Your task is to copy every line of the entries that contains "filtrantes".

--- --- ---

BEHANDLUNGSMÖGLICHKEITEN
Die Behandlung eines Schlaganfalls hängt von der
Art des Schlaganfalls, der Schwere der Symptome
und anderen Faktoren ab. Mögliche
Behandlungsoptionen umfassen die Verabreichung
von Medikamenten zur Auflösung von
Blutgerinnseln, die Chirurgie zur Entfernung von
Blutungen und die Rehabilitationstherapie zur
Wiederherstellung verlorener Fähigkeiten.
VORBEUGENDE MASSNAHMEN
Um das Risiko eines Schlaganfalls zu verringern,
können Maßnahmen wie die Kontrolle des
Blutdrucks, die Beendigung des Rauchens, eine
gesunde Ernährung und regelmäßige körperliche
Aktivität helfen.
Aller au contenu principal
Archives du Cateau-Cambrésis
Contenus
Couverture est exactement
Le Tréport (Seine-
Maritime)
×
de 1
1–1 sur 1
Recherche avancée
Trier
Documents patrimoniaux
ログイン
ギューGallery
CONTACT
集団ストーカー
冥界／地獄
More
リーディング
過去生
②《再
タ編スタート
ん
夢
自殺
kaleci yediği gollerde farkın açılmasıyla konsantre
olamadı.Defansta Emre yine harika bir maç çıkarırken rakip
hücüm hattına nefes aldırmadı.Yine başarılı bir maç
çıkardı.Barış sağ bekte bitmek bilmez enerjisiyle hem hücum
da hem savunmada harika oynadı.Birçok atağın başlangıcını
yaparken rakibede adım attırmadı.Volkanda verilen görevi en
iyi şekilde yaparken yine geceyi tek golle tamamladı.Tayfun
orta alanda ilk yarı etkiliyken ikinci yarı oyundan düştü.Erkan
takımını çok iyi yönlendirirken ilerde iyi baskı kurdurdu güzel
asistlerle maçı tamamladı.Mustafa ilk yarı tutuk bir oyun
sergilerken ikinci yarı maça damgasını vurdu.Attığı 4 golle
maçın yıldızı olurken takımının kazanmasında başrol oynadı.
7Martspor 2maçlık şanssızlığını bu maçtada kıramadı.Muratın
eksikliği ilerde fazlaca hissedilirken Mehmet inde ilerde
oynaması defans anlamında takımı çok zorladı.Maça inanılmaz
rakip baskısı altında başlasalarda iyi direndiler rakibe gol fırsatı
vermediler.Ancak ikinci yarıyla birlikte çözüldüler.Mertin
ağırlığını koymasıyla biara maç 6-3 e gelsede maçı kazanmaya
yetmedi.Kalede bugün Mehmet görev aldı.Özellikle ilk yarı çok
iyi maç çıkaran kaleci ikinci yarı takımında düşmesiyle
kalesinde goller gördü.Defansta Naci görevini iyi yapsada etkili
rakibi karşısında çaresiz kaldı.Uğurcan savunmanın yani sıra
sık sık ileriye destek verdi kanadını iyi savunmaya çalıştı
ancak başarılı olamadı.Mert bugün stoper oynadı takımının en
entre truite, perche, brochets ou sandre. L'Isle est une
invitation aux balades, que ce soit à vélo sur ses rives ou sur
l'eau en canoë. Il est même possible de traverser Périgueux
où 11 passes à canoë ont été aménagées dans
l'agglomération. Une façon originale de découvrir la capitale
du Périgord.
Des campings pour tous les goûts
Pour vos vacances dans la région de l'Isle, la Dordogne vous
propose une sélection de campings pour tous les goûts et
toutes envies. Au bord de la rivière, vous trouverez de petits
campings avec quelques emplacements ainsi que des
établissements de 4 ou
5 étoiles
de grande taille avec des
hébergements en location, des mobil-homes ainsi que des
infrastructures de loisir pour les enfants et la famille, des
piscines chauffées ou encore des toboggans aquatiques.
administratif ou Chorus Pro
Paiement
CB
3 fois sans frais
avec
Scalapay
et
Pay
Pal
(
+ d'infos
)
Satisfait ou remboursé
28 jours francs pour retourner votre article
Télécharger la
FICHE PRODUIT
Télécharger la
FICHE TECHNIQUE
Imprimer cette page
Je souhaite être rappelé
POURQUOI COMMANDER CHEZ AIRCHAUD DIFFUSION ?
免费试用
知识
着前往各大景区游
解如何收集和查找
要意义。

--- --- ---

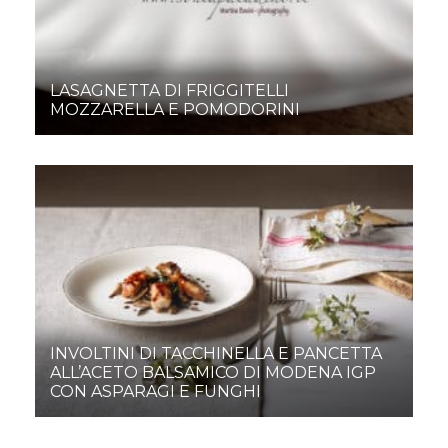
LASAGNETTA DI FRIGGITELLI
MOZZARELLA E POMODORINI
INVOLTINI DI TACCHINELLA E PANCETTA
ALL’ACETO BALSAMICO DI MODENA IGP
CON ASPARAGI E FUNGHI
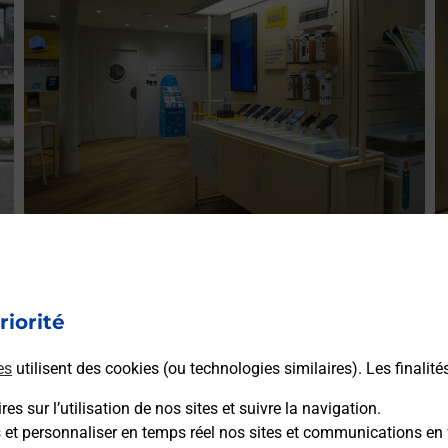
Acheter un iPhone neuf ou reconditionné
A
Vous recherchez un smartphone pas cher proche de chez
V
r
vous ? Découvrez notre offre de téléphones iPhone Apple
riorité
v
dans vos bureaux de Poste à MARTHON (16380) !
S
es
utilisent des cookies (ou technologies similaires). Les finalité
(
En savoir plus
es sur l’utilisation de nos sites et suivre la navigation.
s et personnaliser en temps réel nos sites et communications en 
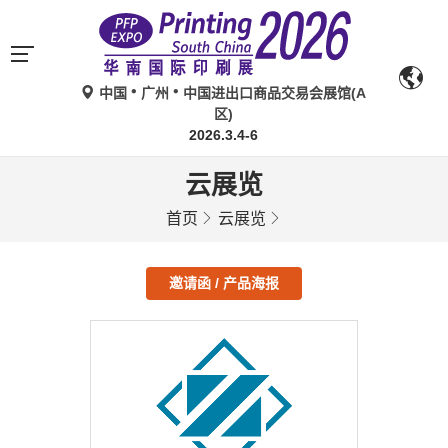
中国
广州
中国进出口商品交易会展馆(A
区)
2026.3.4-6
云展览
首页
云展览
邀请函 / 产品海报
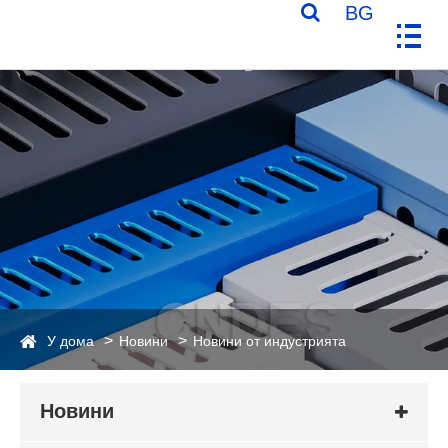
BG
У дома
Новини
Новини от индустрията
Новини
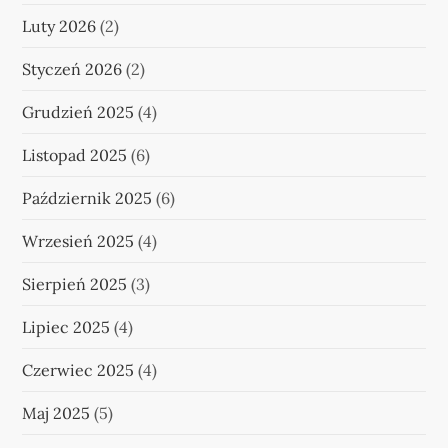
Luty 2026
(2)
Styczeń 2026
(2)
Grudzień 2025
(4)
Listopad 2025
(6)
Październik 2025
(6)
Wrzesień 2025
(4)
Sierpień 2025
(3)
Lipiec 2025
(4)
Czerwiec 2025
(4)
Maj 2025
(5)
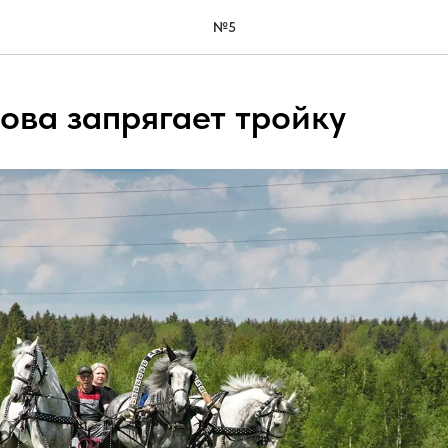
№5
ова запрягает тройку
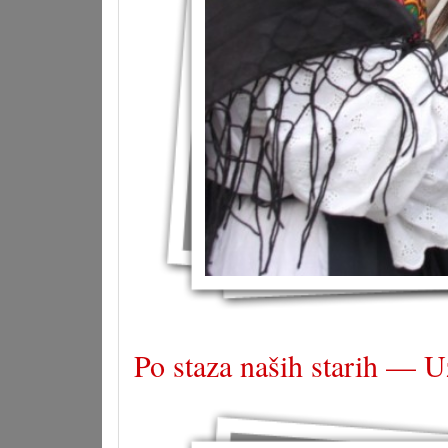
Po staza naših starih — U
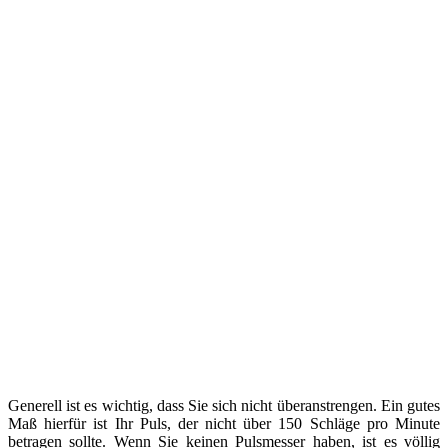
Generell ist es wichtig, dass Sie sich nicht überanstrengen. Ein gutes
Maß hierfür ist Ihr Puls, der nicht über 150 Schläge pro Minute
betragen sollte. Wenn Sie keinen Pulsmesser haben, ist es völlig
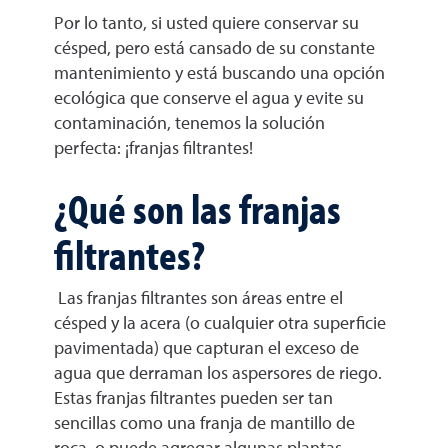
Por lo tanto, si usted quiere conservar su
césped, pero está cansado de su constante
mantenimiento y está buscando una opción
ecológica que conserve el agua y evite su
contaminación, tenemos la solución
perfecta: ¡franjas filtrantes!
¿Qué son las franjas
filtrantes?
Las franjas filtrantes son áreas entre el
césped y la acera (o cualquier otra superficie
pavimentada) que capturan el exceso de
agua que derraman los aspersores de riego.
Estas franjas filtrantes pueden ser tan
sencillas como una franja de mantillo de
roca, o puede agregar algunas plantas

--- --- ---

> Output for this task
perfecta: ¡franjas filtrantes!
filtrantes?
Las franjas filtrantes son áreas entre el
Estas franjas filtrantes pueden ser tan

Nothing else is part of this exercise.